Saved data entries:
#####
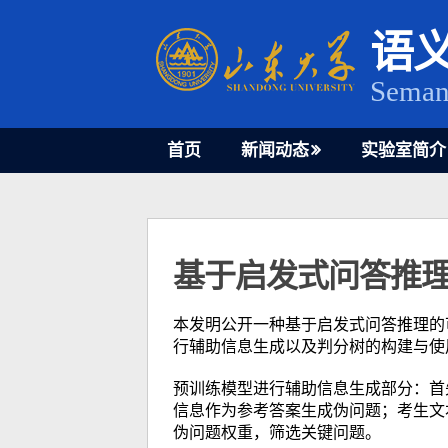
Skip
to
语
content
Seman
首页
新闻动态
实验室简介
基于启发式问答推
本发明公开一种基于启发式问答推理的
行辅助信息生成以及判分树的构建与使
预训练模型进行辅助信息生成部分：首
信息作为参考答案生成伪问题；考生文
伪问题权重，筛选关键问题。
#####
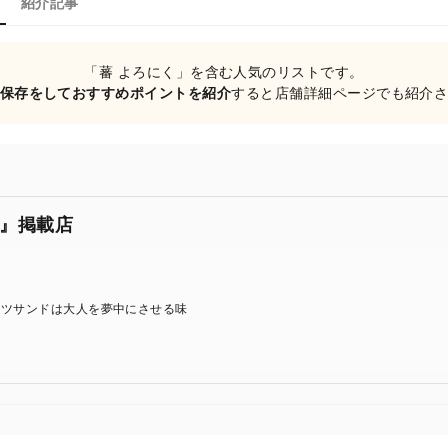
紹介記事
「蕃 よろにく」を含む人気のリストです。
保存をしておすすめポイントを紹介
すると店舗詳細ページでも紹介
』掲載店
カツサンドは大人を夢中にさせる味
#####
- **Requirement**: Only the lines above starting with the one with "行辅助信息生成以及判分树的构建与使" and going through the one with "伪问题权重，筛选关键问题。" are to be copied, word for word and with both ends kept.

- **Answer section**:
行辅助信息生成以及判分树的构建与使
预训练模型进行辅助信息生成部分：首
信息作为参考答案生成伪问题；考生文
伪问题权重，筛选关键问题。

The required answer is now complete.